Last updated: May 13, 2009 5:35 pm

Indian election heading for a tight finish

India’s month-long national elections are heading for a tight finish with exit polls on Wednesday predicting that India’s Congress party-led ruling coalition would scrape in for a second five-year term.

Official results are due to be released on Saturday and past exit polls have wrongly predicted the result of the world’s biggest democratic exercise.

Wednesday’s polls indicated that neither the centre-left Congress-led alliance nor a grouping led by India’s other national party, the Hindu nationalist Bharatiya Janata Party, will garner an absolute majority in India’s lower house of parliament, the Lok Sabha.

The winning coalition will have to cobble together an even wider grouping from the plethora of smaller regional and caste-based parties gaining ground in India’s states, opening the way for another five years of unwieldy coalition politics.

“Congress may squeak in but it’s a badly fractured mandate this electorate has given because they haven’t put any of the major two alliances even close to within sniffing distance of the magic figure,” said Vinod Mehta, a senior political commentator and editor of Outlook magazine.

More than in previous elections, the 2009 poll is expected to underscore the gradual fragmentation of India’s political landscape, in which the Congress and the only other national party, the BJP, are increasingly in retreat in many states.

Congress’ share of the 543-seat Lok Sabha has shrunk from 361 in 1962 to 145 during the last election in 2004, chipped away by a rising number of charismatic leaders of smaller parties often active only at the state level.

Early polls on Wednesday confirmed the trend. An exit poll by Times Now television station showed Congress had won 154 seats and its wider alliance 198 seats. The BJP, meanwhile, had 142 seats and its wider coalition 183 seats.

The so-called “Third Front”, a grouping of minority regional parties including Kumari Mayawati, the chief minister of India’s largest state, Uttar Pradesh, and leader of the low caste Bahujan Samaj Party, had 120 seats.

A second authoritative poll, by CNN-IBN television station in collaboration with the Delhi-based Centre for the Study of Developing Societies, had Congress’ UPA coalition at 185-205 seats, the BJP’s NDA at 165 to 185 and the Third Front at 110-130.

The polls also showed that India’s leftist parties, which until a split last year were an important partner of the UPA coalition, with between 30 and 40 seats – down from 59 in presently.

Most polls showed Congress and the BJP had retained the same number of seats as they won during the 2004 elections.
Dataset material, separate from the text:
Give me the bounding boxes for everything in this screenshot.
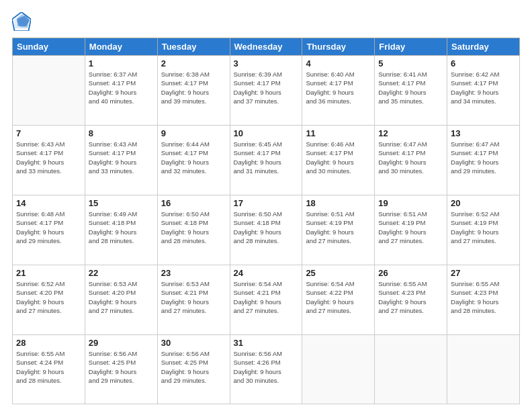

Analysts said the results showed that there was still considerable uncertainty over who might form the next government.

If the polls are correct, India’s president would call on the Congress-led UPA, the single party with the most votes, to form the next government. But the UPA would need to do a lot of horse-trading with parties presently outside the coalition.

“What is sure is that before we can start playing the game of who will rule India we need to see one of the two parties’ alliances reach at least 220 seats. That is not the case at the moment,” said Ashutosh Varshney, professor of political science at Brown University in the US.